“Hoy, como en aquellos tiempos, las familias experimentan los riesgos, peligros y vicisitudes que conlleva ser humanas en un mundo demasiado cruel”, señala. “Millones de familias de todo el mundo se ven afectadas por la pobreza y la persecución, desplazadas por las catástrofes y el cambio climático, y separadas en medio de la huida de las personas refugiadas en situaciones de conflicto y violencia”.

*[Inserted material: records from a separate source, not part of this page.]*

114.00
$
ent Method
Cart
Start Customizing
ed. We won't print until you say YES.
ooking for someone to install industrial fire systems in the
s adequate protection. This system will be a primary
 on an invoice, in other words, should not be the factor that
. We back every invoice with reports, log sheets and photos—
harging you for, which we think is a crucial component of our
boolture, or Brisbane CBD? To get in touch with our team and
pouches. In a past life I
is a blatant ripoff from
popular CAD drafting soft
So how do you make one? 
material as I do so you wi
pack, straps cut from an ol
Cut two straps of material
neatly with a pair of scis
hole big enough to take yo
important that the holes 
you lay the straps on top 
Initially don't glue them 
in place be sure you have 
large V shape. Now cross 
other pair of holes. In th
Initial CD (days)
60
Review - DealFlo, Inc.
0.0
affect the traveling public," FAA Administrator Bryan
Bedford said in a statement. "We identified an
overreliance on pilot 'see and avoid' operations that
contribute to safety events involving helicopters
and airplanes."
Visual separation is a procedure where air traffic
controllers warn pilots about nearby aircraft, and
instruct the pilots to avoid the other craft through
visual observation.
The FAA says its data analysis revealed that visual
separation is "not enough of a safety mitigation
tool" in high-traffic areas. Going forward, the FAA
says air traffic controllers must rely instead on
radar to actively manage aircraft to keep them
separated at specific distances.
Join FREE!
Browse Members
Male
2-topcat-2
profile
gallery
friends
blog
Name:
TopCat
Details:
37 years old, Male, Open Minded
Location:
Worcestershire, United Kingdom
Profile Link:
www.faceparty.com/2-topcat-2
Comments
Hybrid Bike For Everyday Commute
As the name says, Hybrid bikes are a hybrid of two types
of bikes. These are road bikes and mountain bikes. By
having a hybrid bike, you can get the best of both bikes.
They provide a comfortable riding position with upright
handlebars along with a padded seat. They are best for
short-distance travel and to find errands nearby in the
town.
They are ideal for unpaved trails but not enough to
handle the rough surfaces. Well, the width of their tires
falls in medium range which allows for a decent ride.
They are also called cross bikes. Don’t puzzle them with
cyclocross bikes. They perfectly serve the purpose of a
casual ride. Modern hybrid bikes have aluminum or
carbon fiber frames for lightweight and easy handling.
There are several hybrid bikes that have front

A pesar de esto, nace la esperanza.
“¡Los ángeles cantan y los pastores se postran ante él! La encarnación de Dios en forma humana, Jesús, representa el amor de Dios y confirma nuestro valor infinito como hijos de Dios, iluminando, elevando y expandiendo nuestras vidas, y llevando a toda la familia humana a una relación más profunda con Dios y con los demás”, dice el mensaje.
La Sagrada Familia simboliza nuestra relación con Dios, con nuestro prójimo y con el futuro de la humanidad. “Por medio de esta santa fe, se nos invita a formar parte de la Sagrada Familia de Dios y unirnos a ella. No estamos solos en nuestras dificultades, nuestro dolor y nuestro sufrimiento. Estamos conectados con Dios y entre nosotros. Somos familia. ¡Y Emanuel, nuestro Dios, está siempre con nosotros!”